The redundancy built into Operation Warp Speed may also prove a vital safeguard against failure.
If the coronavirus shows signs that it is mutating in ways that could make one vaccine candidate ineffective, the scientific judges could swiftly shift their preferences toward a competitor that can be adapted more readily to changes in the virus. If rare but untoward effects show up with broader use, back-up vaccines could be brought on line. Some vaccines will be found to work better or worse in specific populations, and can be used accordingly.
The result will be an evolving panoply of vaccine choices, not only because some will be ready earlier than others, but because some will be more effective than others in certain populations.
“There will be of necessity multiple types of vaccines,” Poland said.
Michael S. Kinch, who directs the Center for Drug Discovery at Washington University in St. Louis, said that while there are pitfalls inherent to Operation Warp Speed, another pandemic offers comforting reassurance that in fielding the right drug, patience is an essential virtue.
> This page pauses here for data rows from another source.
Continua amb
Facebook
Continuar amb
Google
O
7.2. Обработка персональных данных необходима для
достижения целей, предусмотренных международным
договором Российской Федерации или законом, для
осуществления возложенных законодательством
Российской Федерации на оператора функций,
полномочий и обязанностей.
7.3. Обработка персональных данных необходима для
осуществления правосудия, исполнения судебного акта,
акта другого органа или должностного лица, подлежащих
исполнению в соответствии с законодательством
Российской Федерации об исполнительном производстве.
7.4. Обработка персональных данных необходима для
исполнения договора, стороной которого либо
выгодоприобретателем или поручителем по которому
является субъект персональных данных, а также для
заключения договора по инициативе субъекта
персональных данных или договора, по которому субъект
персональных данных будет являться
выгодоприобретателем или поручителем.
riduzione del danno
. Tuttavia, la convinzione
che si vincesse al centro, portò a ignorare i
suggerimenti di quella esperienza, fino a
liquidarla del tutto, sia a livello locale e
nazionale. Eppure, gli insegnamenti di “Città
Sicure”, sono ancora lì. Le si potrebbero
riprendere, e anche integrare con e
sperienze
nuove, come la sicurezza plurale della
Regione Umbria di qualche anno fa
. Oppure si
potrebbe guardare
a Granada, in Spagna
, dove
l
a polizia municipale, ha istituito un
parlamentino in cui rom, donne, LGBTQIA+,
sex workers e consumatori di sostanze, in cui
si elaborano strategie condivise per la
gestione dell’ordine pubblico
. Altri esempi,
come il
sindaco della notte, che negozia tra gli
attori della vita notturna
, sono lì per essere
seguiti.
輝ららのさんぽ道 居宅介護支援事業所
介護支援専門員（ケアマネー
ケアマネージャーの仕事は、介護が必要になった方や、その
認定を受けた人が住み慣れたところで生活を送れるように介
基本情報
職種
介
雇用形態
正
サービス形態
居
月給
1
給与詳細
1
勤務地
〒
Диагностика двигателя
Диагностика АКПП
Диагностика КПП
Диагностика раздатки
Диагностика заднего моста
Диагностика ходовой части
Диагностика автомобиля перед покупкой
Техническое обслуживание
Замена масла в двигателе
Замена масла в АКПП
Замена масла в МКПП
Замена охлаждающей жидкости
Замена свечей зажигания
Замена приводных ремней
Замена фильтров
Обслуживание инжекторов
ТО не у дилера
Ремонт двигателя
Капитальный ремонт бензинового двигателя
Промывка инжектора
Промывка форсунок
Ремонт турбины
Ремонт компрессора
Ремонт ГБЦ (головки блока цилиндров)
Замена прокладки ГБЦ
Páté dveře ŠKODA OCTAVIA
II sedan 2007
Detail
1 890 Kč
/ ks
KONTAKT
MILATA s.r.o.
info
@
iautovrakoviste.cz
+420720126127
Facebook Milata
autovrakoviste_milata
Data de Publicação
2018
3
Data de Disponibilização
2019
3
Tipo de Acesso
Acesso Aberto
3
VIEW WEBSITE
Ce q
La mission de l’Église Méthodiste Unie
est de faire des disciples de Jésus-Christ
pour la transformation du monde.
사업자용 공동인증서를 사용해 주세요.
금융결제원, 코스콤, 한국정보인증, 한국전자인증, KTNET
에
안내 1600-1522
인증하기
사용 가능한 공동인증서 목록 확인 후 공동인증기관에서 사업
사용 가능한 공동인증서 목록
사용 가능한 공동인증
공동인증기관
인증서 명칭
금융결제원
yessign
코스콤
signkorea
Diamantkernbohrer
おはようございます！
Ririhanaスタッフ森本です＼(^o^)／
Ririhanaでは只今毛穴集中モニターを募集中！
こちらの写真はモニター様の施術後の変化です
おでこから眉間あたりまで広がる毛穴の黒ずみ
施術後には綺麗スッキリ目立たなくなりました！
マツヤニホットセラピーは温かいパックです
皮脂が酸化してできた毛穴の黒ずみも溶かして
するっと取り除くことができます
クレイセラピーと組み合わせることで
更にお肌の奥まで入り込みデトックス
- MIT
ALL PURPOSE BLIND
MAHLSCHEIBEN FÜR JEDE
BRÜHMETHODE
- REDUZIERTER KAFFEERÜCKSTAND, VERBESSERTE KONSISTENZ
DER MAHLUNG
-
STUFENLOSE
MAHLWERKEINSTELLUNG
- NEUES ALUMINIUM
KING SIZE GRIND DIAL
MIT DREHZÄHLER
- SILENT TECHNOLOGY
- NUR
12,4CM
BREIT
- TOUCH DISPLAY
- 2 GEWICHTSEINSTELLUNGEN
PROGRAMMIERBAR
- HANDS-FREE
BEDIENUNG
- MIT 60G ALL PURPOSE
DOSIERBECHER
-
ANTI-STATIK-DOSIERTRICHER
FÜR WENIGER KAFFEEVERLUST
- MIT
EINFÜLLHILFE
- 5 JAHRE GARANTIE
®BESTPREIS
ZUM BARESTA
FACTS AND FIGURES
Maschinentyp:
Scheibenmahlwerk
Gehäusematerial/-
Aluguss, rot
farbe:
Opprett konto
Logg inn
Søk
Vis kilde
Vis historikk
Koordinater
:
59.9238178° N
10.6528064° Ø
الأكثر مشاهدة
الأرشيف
In the early days of the HIV/AIDS epidemic, the first generation of drugs was mediocre at best, he said. As scientists learned more about the virus and the disease it causes, the medicines became more effective.
“That may be a model for what we’re going to have here,” Kinch said. “We may not get the best vaccine up front. But hopefully it will be good enough and will be replaced later by better vaccines. We have may just have to live with that until we get a better one.”